Changing health behaviours- It's all in our heads - Janette Gale
Health Coaching Australia (HCA) runs programmes to change people's attitude to health. The HCA model for health behaviour change provides a time efficient method for health professionals to facilitate change in clients with chronic disease. The approach provides:
Guidance on how to deal with resistance and reluctance to change by identifying and addressing the barriers that prevent individuals from embracing and maintaining lifestyle changes.
Improved health outcomes and improved productivity.
Janette Gale is the Director of HCA. She notes the statisic that although about 88% of employers usually want to improve the health behaviour of their staff, only approximately 12% usually take up this offer.
This seems to be the result of a work culture where senior executives work long hours and anyone aspiring to a promotion will not want to take parental leave as they may be cast in a 'mummy or daddy' track with the possibility of being sidestepped in their career. Similarly, employees may not want to reduce their working hours to alleviate stress even though the organisation may promote a work life balance as company policy.
Gale also reported that although most people may respond to surveys stating that Yes' they did need to exercise more, eat less fatty foods and reduce stress in their lives, they were unable to put these good resolutions into practice.
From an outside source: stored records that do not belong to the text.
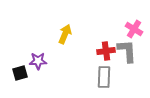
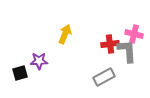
pink cross: moved 5 px down; rotated 18 degrees counterclockwise
red cross: moved 4 px right, 7 px up
purple star: moved 1 px right
gray rectangle: rotated 60 degrees clockwise
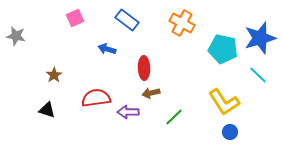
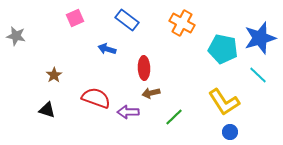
red semicircle: rotated 28 degrees clockwise
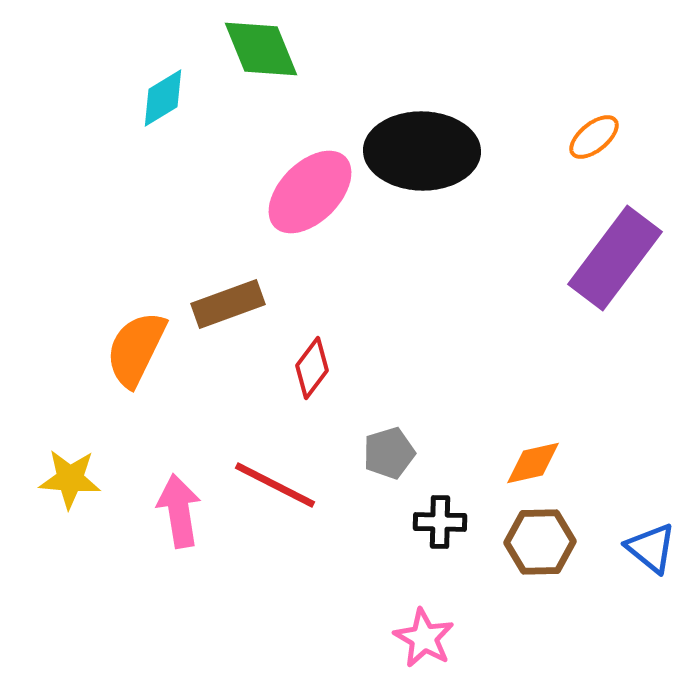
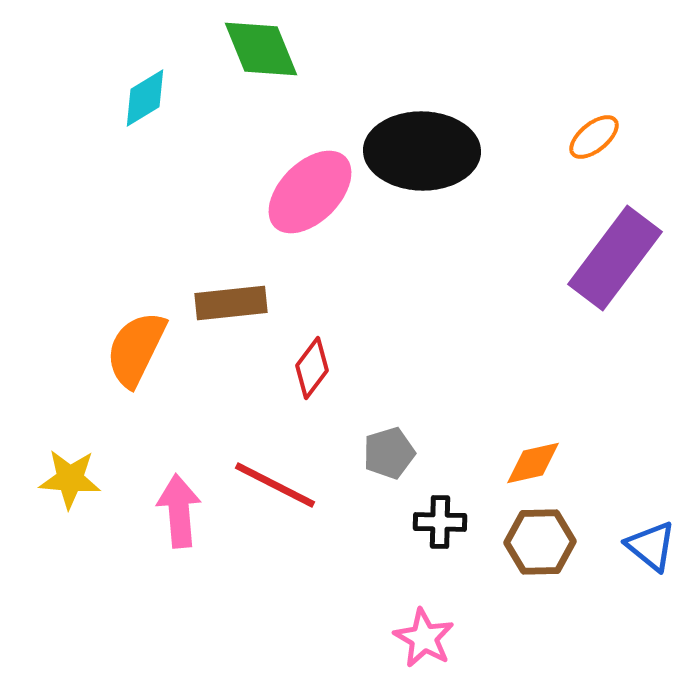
cyan diamond: moved 18 px left
brown rectangle: moved 3 px right, 1 px up; rotated 14 degrees clockwise
pink arrow: rotated 4 degrees clockwise
blue triangle: moved 2 px up
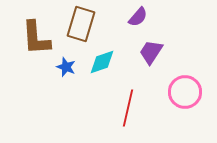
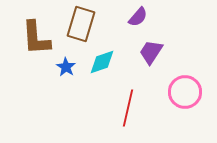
blue star: rotated 12 degrees clockwise
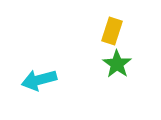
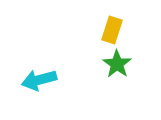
yellow rectangle: moved 1 px up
When interviewed on a one to one basis by a qualified health coach, with an appropriate plan to be implemented, the success rate of an improved healthy lifestyle was greatly increased. For example, she stated that approximately 21% of diabetics don't monitor their sugar levels adequately even though to not do so can be life threatening. She stressed that:
- Telling someone their risk factors does not help them to improve their health
- Just telling them what to do about it doesn't mean they want to do it
- Even when they want to do it, it doesn't mean they think they can
- Even when they think they can, it doesn't mean they can or will
- Even when they do make progress, they may/may not persevere
People are generally resistant to change. Making lifestyle changes to address health risks is often very hard for people to do.
Further evidence of inadquate self care is that an estimated 14 - 21% of medical patients do not take up prescriptions given to them by their doctors. Even if they buy the medicine 30 -50% don't take the medicine.
Janette advised that there are 3 main parts to fulfilling lifestyle changes:
- Confidence (Self- sufficiency - How will I do it? Do I really need to?)
- Readiness (Is it possible right now with my current commitments?)
- Timing (How will I manage it?)
One study found a 90% engagement rate in a health programme if the psychologist actually rang the participant at home to follow up that the programme was being followed.
The remainder of the presentation involved a filmed interview between a diabetic smoker and a health coach. It was interesting to see the turn around in the patient's behaviour over the 20 minute session. Firstly, she admitted that smoking was life threatening and really needed to be managed if she wanted to live. Then she brought up all the reasons why she could not give up smoking and start exercising (her sister's wedding preparations, her own commitments, the weather etc.) Only when the health coach discussed some options which were workable did she start to agree that giving up smoking and exercising could be accomplished.
In conclusion, unless there is individual consultation to plan healthy living programmes, it would seem that participants are often unable to improve their lifestyles. For a healthy workforce, corporate well-being programmes need to demonstrate a work/life balance with senior management leading by example. Gale recommends funding should include allocations for individual consultation and health coaching for those with chronic health conditions.